Employing polymerase usage sequencing to better understand fundamental aspects of eukaryotic replication

DNA replication represents an essential mechanism which ensures short-term survival of all organisms as well as propagation of life in general. In this thesis, we explore fundamental aspects of eukaryotic replication and develop techniques which provide better performance and allow comprehensive analysis of understudied phenomena. In chapter 1, we summarise our attempts to improve standard polymerase usage sequencing protocol. In chapter 2, we test the hypothesis that increased Polδ levels interfere with canonical leading strand replication. In chapter 3, we explore replication dynamics in mutants depleted of senataxin RNA/DNA helicases Sen1+ and Dbl8+. In chapter 4, we present a system to study replication of induced heterochromatinised domains. In chapter 5, we characterise basic properties of small Polδ subunit Cdm1+.

Thesis organisation

The Presented work composes of 8 distinct sections including introduction, methods, chapters 1-5 and conclusions.
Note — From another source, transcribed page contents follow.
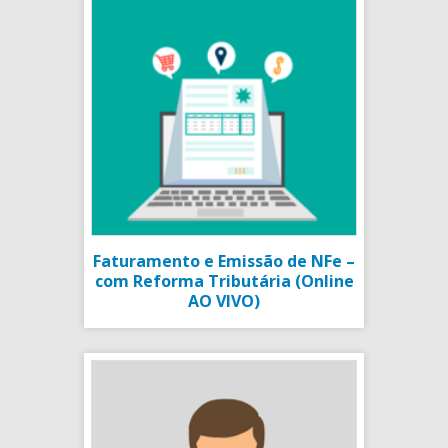
Faturamento e Emissão de NFe –
com Reforma Tributária (Online
AO VIVO)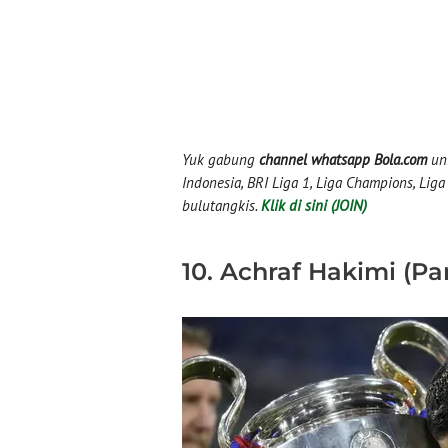
Yuk gabung
channel whatsapp Bola.com
unt
Indonesia, BRI Liga 1, Liga Champions, Liga I
bulutangkis.
Klik di sini (JOIN)
10. Achraf Hakimi (P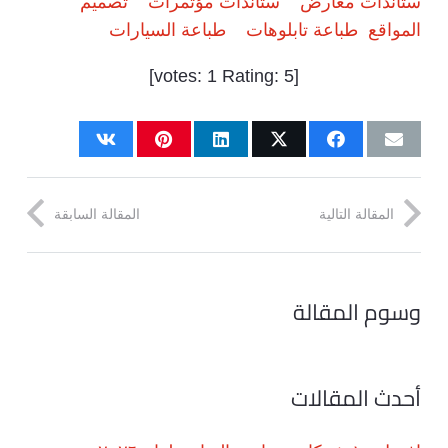
ستاندات معارض
ستاندات مؤتمرات
تصميم
المواقع
طباعة تابلوهات
طباعة السيارات
]
1
Rating:
5
[votes:
المقالة التالية
المقالة السابقة
وسوم المقالة
أحدث المقالات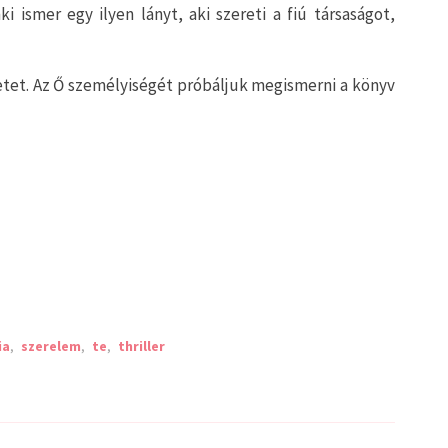
i ismer egy ilyen lányt, aki szereti a fiú társaságot,
énetet. Az Ő személyiségét próbáljuk megismerni a könyv
ia
,
szerelem
,
te
,
thriller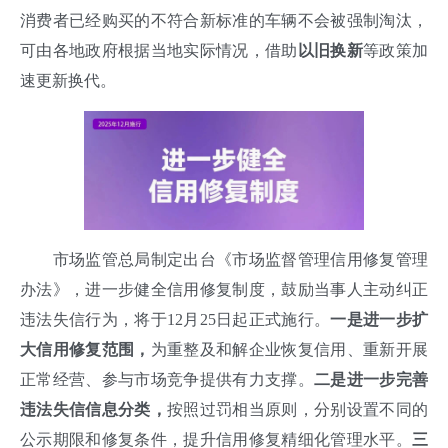
消费者已经购买的不符合新标准的车辆不会被强制淘汰，
可由各地政府根据当地实际情况，借助
以旧换新
等政策加
速更新换代
。
市场监管总局制定出台《市场监督管理信用修复管理
办法》，进一步健全信用修复制度，鼓励当事人主动纠正
违法失信行为，将于12月25日起正式施行。
一是进一步扩
大信用修复范围，
为重整及和解企业恢复信用、重新开展
正常经营、参与市场竞争提供有力支撑。
二是进一步完善
违法失信信息分类，
按照过罚相当原则，分别设置不同的
公示期限和修复条件，提升信用修复精细化管理水平。
三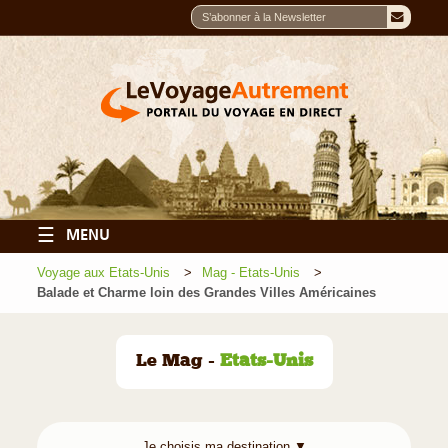
☰
MENU
Voyage aux Etats-Unis
Mag - Etats-Unis
Balade et Charme loin des Grandes Villes Américaines
Le Mag -
Etats-Unis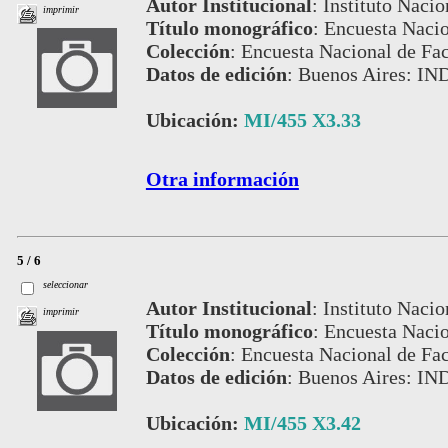
Autor Institucional
:
Instituto Nacio
imprimir
Título monográfico
:
Encuesta Nacio
Colección
:
Encuesta Nacional de Fac
Datos de edición
:
Buenos Aires: IN
Ubicación:
MI/455 X3.33
Otra información
5 / 6
seleccionar
Autor Institucional
:
Instituto Nacio
imprimir
Título monográfico
:
Encuesta Nacio
Colección
:
Encuesta Nacional de Fac
Datos de edición
:
Buenos Aires: IN
Ubicación:
MI/455 X3.42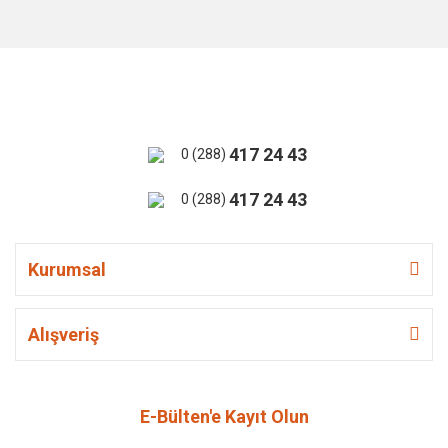
417 24 43
0 (288)
417 24 43
0 (288)
Kurumsal
Alışveriş
E-Bülten'e Kayıt Olun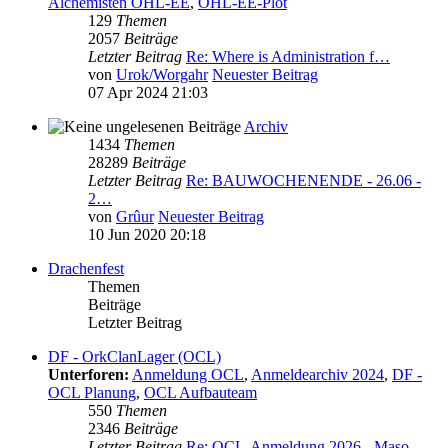
Alchemisten OHL-EE
,
OHL-EE-Plot
129
Themen
2057
Beiträge
Letzter Beitrag
Re: Where is Administration f…
von
Urok/Worgahr
Neuester Beitrag
07 Apr 2024 21:03
Archiv
1434
Themen
28289
Beiträge
Letzter Beitrag
Re: BAUWOCHENENDE - 26.06 -
2…
von
Grûur
Neuester Beitrag
10 Jun 2020 20:18
Drachenfest
Themen
Beiträge
Letzter Beitrag
DF - OrkClanLager (OCL)
Unterforen:
Anmeldung OCL
,
Anmeldearchiv 2024
,
DF -
OCL Planung
,
OCL Aufbauteam
550
Themen
2346
Beiträge
Letzter Beitrag
Re: OCL-Anmeldung 2026 - Maso…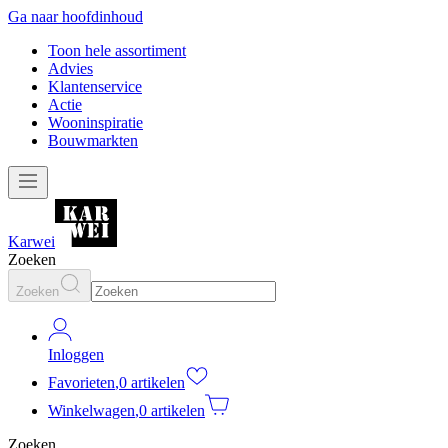
Ga naar hoofdinhoud
Toon hele assortiment
Advies
Klantenservice
Actie
Wooninspiratie
Bouwmarkten
Karwei
Zoeken
Zoeken
Inloggen
Favorieten
,
0 artikelen
Winkelwagen
,
0 artikelen
Zoeken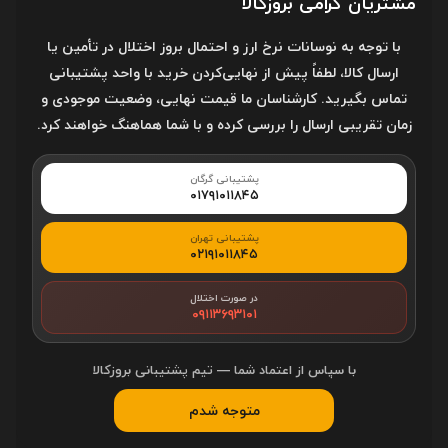
مشتریان گرامی بروزکالا
مشخصات فنی
با توجه به نوسانات نرخ ارز و احتمال بروز اختلال در تأمین یا
نوع رابط
جک 3.5 میلی متری به جک 3.5
ارسال کالا، لطفاً پیش از نهایی‌کردن خرید با واحد پشتیبانی
میلی متری
تماس بگیرید. کارشناسان ما قیمت نهایی، وضعیت موجودی و
زمان تقریبی ارسال را بررسی کرده و با شما هماهنگ خواهند کرد.
طول کابل
1 متر
پشتیبانی گرگان
جنس روکش
الیاف نایلونی بافته شده
۰۱۷۹۱۰۱۱۸۴۵
پشتیبانی تهران
جنس کانکتور
آلومینیوم
۰۲۱۹۱۰۱۱۸۴۵
سازگاری
انواع دستگاه های دارای پورت 3.5
در صورت اختلال
۰۹۱۱۳۶۹۳۱۰۱
میلی متری
با سپاس از اعتماد شما — تیم پشتیبانی بروزکالا
متوجه شدم
شناسه کالا:
5740073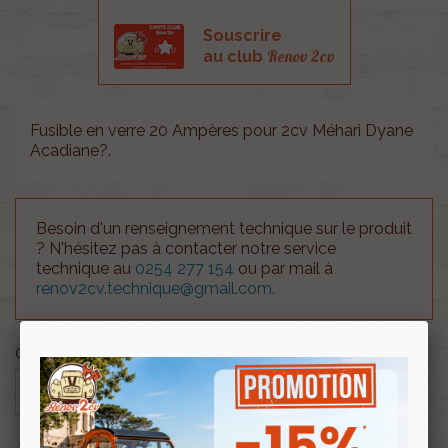
Souscrire
Renov 2cv
au club
Fusible en verre 20 Ampères pour 2cv Méhari Dyane
Acadiane?.
Besoin d'un renseignement technique sur le produit
? N'hésitez pas à contacter notre service
technique au
0254 277 154
ou par mail à
renov2cv.technique@gmail.com
.
Quantité

AJOUTER AU PANIER

En stock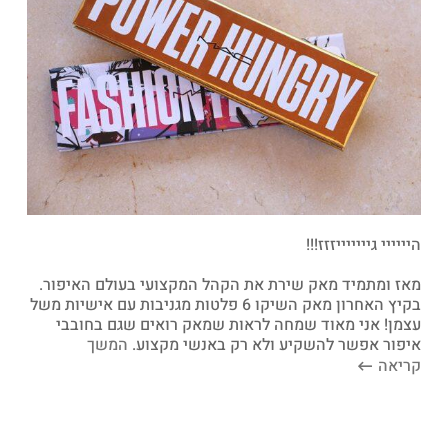
היייייי גיייייייזזז!!!
מאז ומתמיד מאק שירת את הקהל המקצועי בעולם האיפור.
בקיץ האחרון מאק השיקו 6 פלטות מגניבות עם אישיות משל
עצמן! אני מאוד שמחה לראות שמאק רואים שגם בחובבי
איפור אפשר להשקיע ולא רק באנשי מקצוע.
המשך
קריאה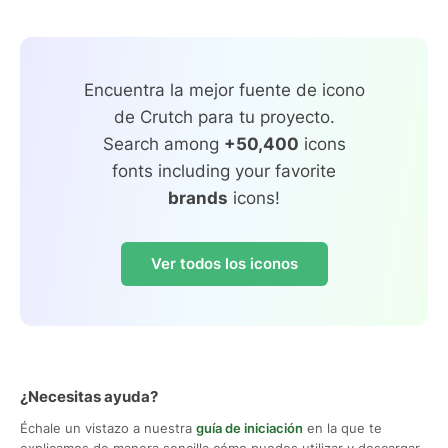
Encuentra la mejor fuente de icono
de Crutch para tu proyecto.
Search among
+50,400
icons
fonts including your favorite
brands
icons!
Ver todos los iconos
¿Necesitas ayuda?
Échale un vistazo a nuestra
guía de iniciación
en la que te
explicamos de manera sencilla cómo puedes utilizar y descargar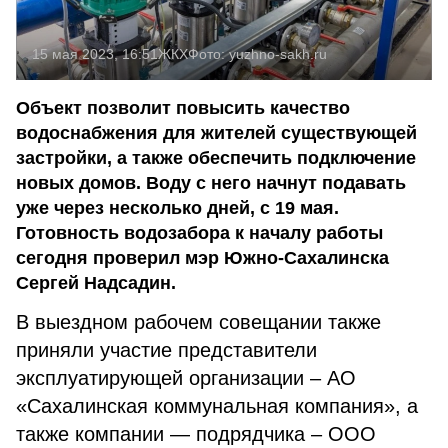
15 мая 2023, 16:51
ЖКХ
Фото:
yuzhno-sakh.ru
Объект позволит повысить качество
водоснабжения для жителей существующей
застройки, а также обеспечить подключение
новых домов. Воду с него начнут подавать
уже через несколько дней, с 19 мая.
Готовность водозабора к началу работы
сегодня проверил мэр Южно-Сахалинска
Сергей Надсадин.
В выездном рабочем совещании также
приняли участие представители
эксплуатирующей организации – АО
«Сахалинская коммунальная компания», а
также компании — подрядчика – ООО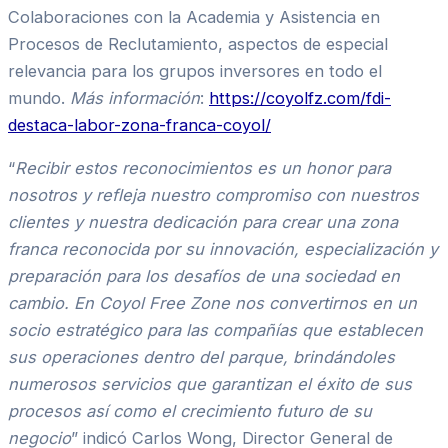
Colaboraciones con la Academia y Asistencia en
Procesos de Reclutamiento, aspectos de especial
relevancia para los grupos inversores en todo el
mundo.
Más información
:
https://coyolfz.com/fdi-
destaca-labor-zona-franca-coyol/
“
Recibir estos reconocimientos es un honor para
nosotros y refleja nuestro compromiso con nuestros
clientes y nuestra dedicación para crear una zona
franca reconocida por su innovación, especialización y
preparación para los desafíos de una sociedad en
cambio. En Coyol Free Zone nos convertirnos en un
socio estratégico para las compañías que establecen
sus operaciones dentro del parque, brindándoles
numerosos servicios que garantizan el éxito de sus
procesos así como el crecimiento futuro de su
negocio
” indicó Carlos Wong, Director General de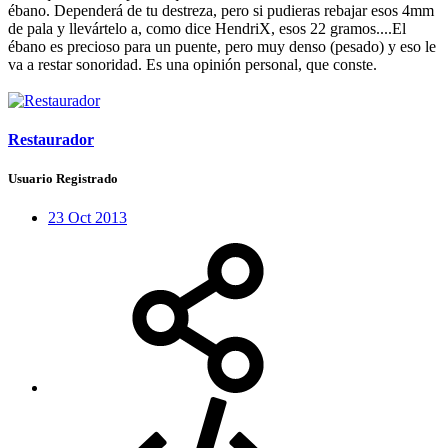
ébano. Dependerá de tu destreza, pero si pudieras rebajar esos 4mm
de pala y llevártelo a, como dice HendriX, esos 22 gramos....El
ébano es precioso para un puente, pero muy denso (pesado) y eso le
va a restar sonoridad. Es una opinión personal, que conste.
Restaurador
Usuario Registrado
23 Oct 2013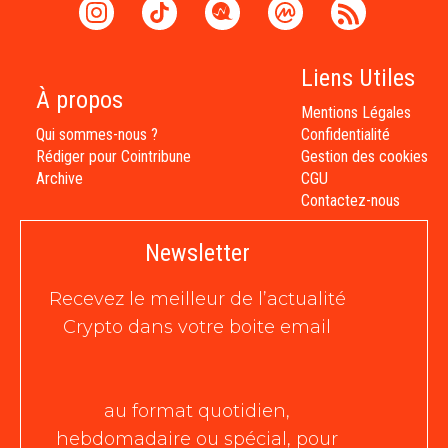
Liens Utiles
À propos
Mentions Légales
Qui sommes-nous ?
Confidentialité
Rédiger pour Cointribune
Gestion des cookies
Archive
CGU
Contactez-nous
Newsletter
Recevez le meilleur de l’actualité
Crypto dans votre boite email
au format quotidien,
hebdomadaire ou spécial, pour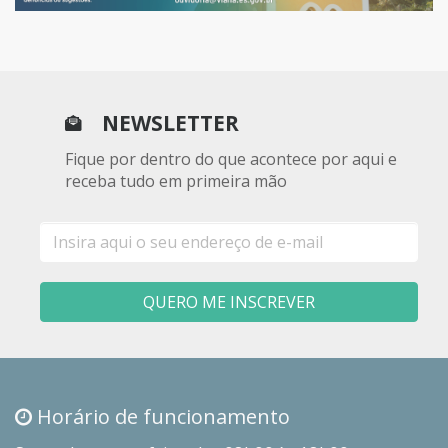
NEWSLETTER
Fique por dentro do que acontece por aqui e
receba tudo em primeira mão
E-
mail
QUERO ME INSCREVER
Horário de funcionamento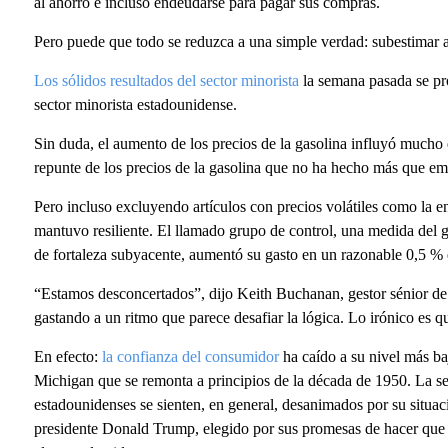
al ahorro e incluso endeudarse para pagar sus compras.
Pero puede que todo se reduzca a una simple verdad: subestimar a
Los sólidos resultados del sector minorista
la semana pasada se pro
sector minorista estadounidense.
Sin duda, el aumento de los precios de la gasolina influyó mucho e
repunte de los precios de la gasolina que no ha hecho más que em
Pero incluso excluyendo artículos con precios volátiles como la e
mantuvo resiliente. El llamado grupo de control, una medida del g
de fortaleza subyacente, aumentó su gasto en un razonable 0,5 % e
“Estamos desconcertados”, dijo Keith Buchanan, gestor sénior de
gastando a un ritmo que parece desafiar la lógica. Lo irónico es que
En efecto:
la confianza del consumidor
ha caído a su nivel más ba
Michigan que se remonta a principios de la década de 1950. La 
estadounidenses se sienten, en general, desanimados por su situaci
presidente Donald Trump, elegido por sus promesas de hacer que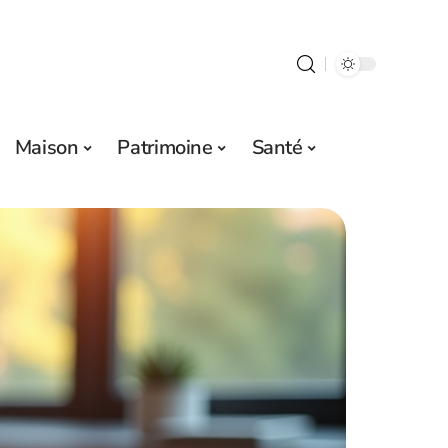
Maison
Patrimoine
Santé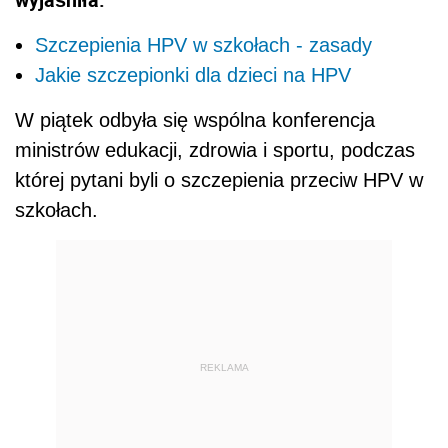
Szczepienia HPV w szkołach - zasady
Jakie szczepionki dla dzieci na HPV
W piątek odbyła się wspólna konferencja
ministrów edukacji, zdrowia i sportu, podczas
której pytani byli o szczepienia przeciw HPV w
szkołach.
REKLAMA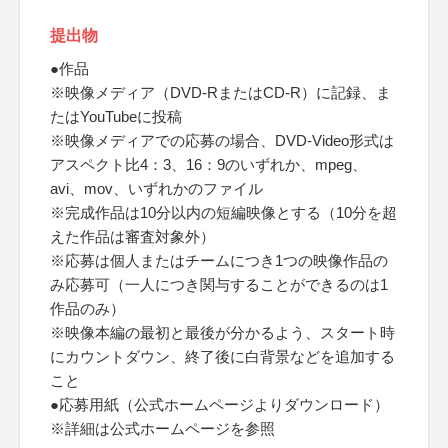
提出物
●作品
※映像メディア（DVD-RまたはCD-R）に記録、ま
たはYouTubeに投稿
※映像メディアでの応募の場合、DVD-Video形式は
アスペクト比4：3、16：9のいずれか、mpeg、
avi、mov、いずれかのファイル
※完成作品は10分以内の短編映像とする（10分を超
えた作品は審査対象外）
※応募は個人またはチームにつき1つの映像作品の
み応募可（一人につき関与することができるのは1
作品のみ）
※映像本編の最初と最後が分かるよう、スタート時
にカウントダウン、終了後に白背景などを追加する
こと
●応募用紙（公式ホームページよりダウンロード）
※詳細は公式ホームページを参照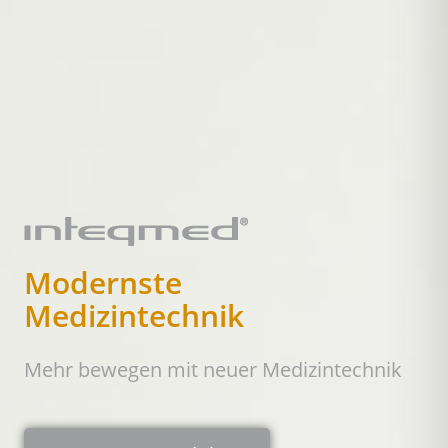
Modernste
Medizintechnik
Mehr bewegen mit neuer Medizintechnik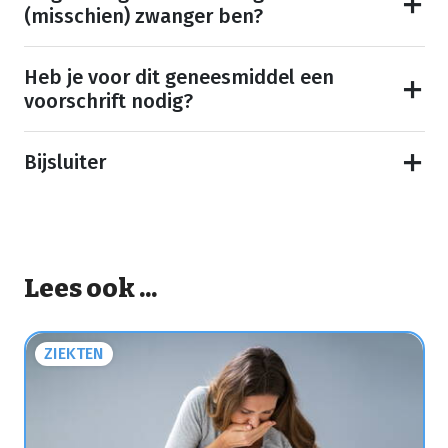
(misschien) zwanger ben?
Heb je voor dit geneesmiddel een
voorschrift nodig?
Bijsluiter
Lees ook ...
ZIEKTEN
The introduction section introduces general concepts relevant to the main theme of the thesis. The methods section provides comprehensive description of procedures, reagents and biological material used in presented experiments. Chapters 1-5 cover particular research projects developed in the lab. Each chapter provides a specific theoretical background together with description and discussion of acquired results. The conclusion section summarises presented work.